Give him credit. Bernard Sanders finds an idea and sticks to it. Whether it is persistence or stubbornness, you always know where the Vermont senator will be on an issue because it is where he always has been.
And so it was that at the presidential debate on Wednesday evening Sanders stated (emphasis mine)
Well, Pete, if you want to talk to some of the women on my campaign, what you will see is the most ugly, sexist, racist attacks that are -- I wouldn't even describe them here, they're so disgusting.
And let me say something else about this, not being too paranoid. All of us remember 2016, and what we remember is efforts by Russians and others to try to interfere in our election and divide us up. I'm not saying that's happening, but it would not shock me.

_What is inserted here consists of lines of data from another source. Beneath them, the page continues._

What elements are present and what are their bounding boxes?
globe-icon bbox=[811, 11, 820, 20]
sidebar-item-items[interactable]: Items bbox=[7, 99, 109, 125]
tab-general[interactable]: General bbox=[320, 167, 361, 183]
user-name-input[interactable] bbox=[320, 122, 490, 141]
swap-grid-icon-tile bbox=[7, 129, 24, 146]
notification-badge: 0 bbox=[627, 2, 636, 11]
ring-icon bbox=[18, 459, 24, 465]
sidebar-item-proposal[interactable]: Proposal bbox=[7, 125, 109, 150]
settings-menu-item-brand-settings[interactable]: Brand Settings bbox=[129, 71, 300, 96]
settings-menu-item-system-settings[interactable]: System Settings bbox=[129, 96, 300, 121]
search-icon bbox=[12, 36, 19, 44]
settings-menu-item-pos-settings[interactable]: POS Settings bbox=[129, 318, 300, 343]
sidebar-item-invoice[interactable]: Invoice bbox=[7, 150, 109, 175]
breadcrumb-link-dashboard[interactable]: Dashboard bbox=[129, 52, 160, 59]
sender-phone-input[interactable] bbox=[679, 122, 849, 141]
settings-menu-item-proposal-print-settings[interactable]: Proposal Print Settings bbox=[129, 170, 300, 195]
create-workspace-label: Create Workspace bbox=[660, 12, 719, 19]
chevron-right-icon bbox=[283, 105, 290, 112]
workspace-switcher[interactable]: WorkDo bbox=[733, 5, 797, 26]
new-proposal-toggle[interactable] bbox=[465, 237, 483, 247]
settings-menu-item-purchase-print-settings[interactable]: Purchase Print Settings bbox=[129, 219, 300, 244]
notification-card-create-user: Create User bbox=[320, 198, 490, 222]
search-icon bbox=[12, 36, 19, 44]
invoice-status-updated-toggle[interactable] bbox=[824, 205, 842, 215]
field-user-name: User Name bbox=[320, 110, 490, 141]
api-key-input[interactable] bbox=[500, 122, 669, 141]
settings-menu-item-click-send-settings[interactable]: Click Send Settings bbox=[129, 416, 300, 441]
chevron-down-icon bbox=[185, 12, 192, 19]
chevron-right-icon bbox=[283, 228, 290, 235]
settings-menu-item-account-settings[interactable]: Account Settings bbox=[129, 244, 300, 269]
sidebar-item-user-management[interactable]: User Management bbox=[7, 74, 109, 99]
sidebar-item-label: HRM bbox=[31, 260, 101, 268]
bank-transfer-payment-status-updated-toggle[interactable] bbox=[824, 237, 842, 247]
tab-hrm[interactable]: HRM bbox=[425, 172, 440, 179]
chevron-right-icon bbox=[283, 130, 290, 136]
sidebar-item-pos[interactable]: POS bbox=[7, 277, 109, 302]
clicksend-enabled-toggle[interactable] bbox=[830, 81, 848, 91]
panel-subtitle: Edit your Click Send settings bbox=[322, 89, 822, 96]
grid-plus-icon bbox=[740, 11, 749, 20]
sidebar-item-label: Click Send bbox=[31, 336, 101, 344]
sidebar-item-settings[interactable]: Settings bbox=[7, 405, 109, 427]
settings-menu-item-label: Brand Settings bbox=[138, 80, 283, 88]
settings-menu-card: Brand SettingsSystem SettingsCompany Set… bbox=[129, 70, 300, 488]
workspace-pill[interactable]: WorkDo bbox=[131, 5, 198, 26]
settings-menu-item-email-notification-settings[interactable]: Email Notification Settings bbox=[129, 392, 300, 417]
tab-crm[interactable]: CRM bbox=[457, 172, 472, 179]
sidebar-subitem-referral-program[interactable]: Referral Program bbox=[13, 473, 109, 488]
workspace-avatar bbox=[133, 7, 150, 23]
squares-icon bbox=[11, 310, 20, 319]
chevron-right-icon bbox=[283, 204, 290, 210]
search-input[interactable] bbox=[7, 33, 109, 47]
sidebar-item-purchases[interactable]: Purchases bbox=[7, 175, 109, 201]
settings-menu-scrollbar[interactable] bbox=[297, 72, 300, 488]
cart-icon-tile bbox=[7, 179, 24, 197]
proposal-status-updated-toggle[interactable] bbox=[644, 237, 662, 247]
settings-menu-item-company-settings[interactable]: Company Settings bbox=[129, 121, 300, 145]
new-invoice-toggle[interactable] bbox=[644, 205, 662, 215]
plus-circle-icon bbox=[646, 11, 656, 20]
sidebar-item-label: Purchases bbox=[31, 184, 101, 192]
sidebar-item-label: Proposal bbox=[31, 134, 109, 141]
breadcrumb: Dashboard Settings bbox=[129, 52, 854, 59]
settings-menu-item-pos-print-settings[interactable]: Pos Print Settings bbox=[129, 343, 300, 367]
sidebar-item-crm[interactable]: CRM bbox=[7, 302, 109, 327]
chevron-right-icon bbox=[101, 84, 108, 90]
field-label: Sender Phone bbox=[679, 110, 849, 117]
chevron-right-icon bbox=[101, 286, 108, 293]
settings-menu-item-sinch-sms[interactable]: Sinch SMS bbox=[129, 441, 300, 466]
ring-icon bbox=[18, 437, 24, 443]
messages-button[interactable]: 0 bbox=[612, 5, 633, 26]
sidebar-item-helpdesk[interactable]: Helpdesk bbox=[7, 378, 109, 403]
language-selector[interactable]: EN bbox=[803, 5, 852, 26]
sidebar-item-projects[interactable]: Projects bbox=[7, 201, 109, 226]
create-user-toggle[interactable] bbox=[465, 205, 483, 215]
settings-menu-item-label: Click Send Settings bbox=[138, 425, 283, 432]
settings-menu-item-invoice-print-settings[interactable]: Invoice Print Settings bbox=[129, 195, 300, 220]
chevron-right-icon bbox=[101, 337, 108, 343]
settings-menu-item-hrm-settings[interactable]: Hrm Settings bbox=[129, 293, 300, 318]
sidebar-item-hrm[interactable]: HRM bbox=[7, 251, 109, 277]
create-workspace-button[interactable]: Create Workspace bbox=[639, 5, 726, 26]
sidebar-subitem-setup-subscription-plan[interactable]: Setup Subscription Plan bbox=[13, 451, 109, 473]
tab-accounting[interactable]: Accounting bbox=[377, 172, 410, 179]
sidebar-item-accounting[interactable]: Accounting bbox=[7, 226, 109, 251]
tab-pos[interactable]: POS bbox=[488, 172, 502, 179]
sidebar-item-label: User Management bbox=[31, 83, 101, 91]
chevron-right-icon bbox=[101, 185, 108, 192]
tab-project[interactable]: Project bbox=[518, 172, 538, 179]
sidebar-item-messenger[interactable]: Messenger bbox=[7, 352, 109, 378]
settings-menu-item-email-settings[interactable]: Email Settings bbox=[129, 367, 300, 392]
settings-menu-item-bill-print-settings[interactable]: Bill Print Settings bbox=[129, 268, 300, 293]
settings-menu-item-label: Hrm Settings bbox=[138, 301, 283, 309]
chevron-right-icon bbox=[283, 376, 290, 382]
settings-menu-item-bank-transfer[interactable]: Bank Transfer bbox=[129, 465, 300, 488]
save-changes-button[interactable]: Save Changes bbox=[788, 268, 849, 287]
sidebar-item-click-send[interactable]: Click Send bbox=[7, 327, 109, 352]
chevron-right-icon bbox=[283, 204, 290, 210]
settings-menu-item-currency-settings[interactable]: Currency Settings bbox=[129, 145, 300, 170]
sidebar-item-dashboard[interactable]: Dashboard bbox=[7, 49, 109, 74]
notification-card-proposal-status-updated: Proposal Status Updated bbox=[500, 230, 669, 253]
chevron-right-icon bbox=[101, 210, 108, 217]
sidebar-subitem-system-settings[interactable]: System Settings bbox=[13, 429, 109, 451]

Yesterday, while revealing that Russia had determined that its favorite candidate in the Democratic race is none other than Bernie Sanders, the candidate forthrightly, definitively, and eloquently stated
I don’t care, frankly, who [Russian President Vladimir] Putin wants to be president. My message to Putin is clear: Stay out of American elections, and as president I will make sure that you do.
But then he added
In 2016, Russia used Internet propaganda to sow division in our country, and my understanding is that they are doing it again in 2020. Some of the ugly stuff on the Internet attributed to our campaign may well not be coming from real supporters.
Though "may... not be" are weasel words, the inclusion of "well" between the "may" and "not" clearly suggests that Sanders is strongly implying that the ugly stuff on the Internet is not coming from supporters.
Odds are that a little of it is. However, Washington Post reporters noted
Sanders’s language was indirect, offered on the debate stage here as his opponents faulted him for the behavior of his most strident fans. It drew criticism from experts in disinformation, who said they had no direct evidence the Kremlin had masqueraded as Sanders voters to interfere in the 2020 race much as Russian trolls had done four years earlier....
Absent direct evidence, researchers said Sanders’s comments threaten to foment further doubt about a campaign that has been buffeted by confidence-shaking missteps, beginning with the technical glitches that marred the Iowa caucuses earlier this month.
"We have seen no evidence in open sources during this election cycle that an online community of Sanders supporters, known as Bernie bros, were catalyzed by what Sanders suggested could be ‘Russian interference,’ " said Graham Brookie, director of the Digital Forensic Research Lab at the Atlantic Council, which tracks disinformation on social media sites.
“Any candidate or public official casually introducing the possibility of Russian influence without providing any evidence or context creates a specter of interference that makes responding to real interference harder,” Brookie said.
Facebook spokesman Andy Stone said Thursday it also had not seen evidence of Russian trolls masquerading as Sanders supporters. Twitter spokeswoman Katie Rosborough said the company would “disclose” activity by Russia or other foreign actors if it had “reasonable evidence of state-backed information operations.”
Bernard Sanders had on Friday one brief, shining moment, amplified by a media which barely noticed that he had followed it with a remark intended to deny the obvious about his followers. This is not over.